ASSIGNMENT: Go through the listing below and repeat it exactly, omitting each picture.

SOURCE DATA:
'''

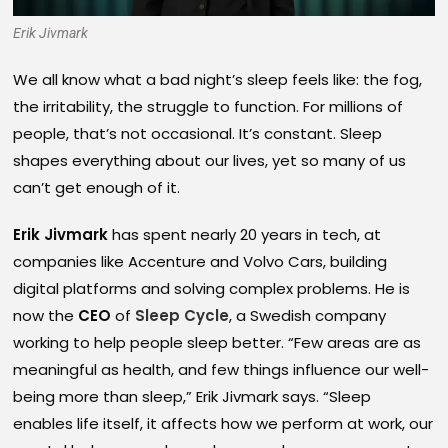
Erik Jivmark
We all know what a bad night’s sleep feels like: the fog,
the irritability, the struggle to function. For millions of
people, that’s not occasional. It’s constant. Sleep
shapes everything about our lives, yet so many of us
can’t get enough of it.
Erik Jivmark
has spent nearly 20 years in tech, at
companies like Accenture and Volvo Cars, building
digital platforms and solving complex problems. He is
now the
CEO
of
Sleep Cycle
, a Swedish company
working to help people sleep better. “Few areas are as
meaningful as health, and few things influence our well-
being more than sleep,” Erik Jivmark says. “Sleep
enables life itself, it affects how we perform at work, our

'''

SOLUTION TO THIS TASK:
Erik Jivmark
We all know what a bad night’s sleep feels like: the fog,
the irritability, the struggle to function. For millions of
people, that’s not occasional. It’s constant. Sleep
shapes everything about our lives, yet so many of us
can’t get enough of it.
Erik Jivmark
has spent nearly 20 years in tech, at
companies like Accenture and Volvo Cars, building
digital platforms and solving complex problems. He is
now the
CEO
of
Sleep Cycle
, a Swedish company
working to help people sleep better. “Few areas are as
meaningful as health, and few things influence our well-
being more than sleep,” Erik Jivmark says. “Sleep
enables life itself, it affects how we perform at work, our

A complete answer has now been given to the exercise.